Five years — that’s a long time. At that time, if you’d have told me that it’d take me as long as it has to lose weight, I’d be pissed. I would’ve said, “Absolutely not, I’m going to go so hard and change my body as quickly as possible.” Ha, that’s not what happened. Instead, I lost weight in bits and had very long periods of maintenance in between, thus why it’s taken me so long. I wasn’t actually mad about this though…surprisingly enough, I enjoyed all the stages. After every good chunk I lost, I was filled with new joy and excitement about who I now was. I reveled in every stage. I came into every new identity I embodied along the way. Eventually, I would adjust my eyeline once again and be prompted to keep pushing onward to my ultimate goal.

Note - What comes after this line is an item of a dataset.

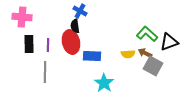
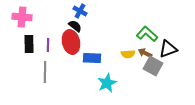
black semicircle: rotated 136 degrees clockwise
black triangle: moved 1 px left, 7 px down
blue rectangle: moved 2 px down
cyan star: moved 3 px right; rotated 12 degrees clockwise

However, it was in those maintenance stages that wrote in stone who I now am. In the slow changing of my identity and my habits, I was able to secure that I would never go back to being the girl I was once. Her habits are not my habits. Her thoughts are not my thoughts. I love her and I’m proud of her for having the strength to get me started, but I don’t want to be more like her, and in many ways, I couldn’t be more different. She would look at my lifestyle today and marvel, but still say, “that’s unrealistic.” But when you maintain a certain lifestyle for years at a time, you understand that actually, it’s not just realistic and very possible, but fun. You slowly fall in love with your new lifestyle, new habits, new identity, and you get used to it. When we’re in the slumps, we want to get out as fast as possible, of course. And I’m not even here to advise anyone to not try to sprint out of that place. Go, run, as fast you can from that unhealthy version of yourself. However, what I am telling you is that in reality, it’s going to take longer than you think. Ugh, hate to hear that, right. But it will. And what I’m telling you today is that is actually what we want. We don’t realize it until later, but it is.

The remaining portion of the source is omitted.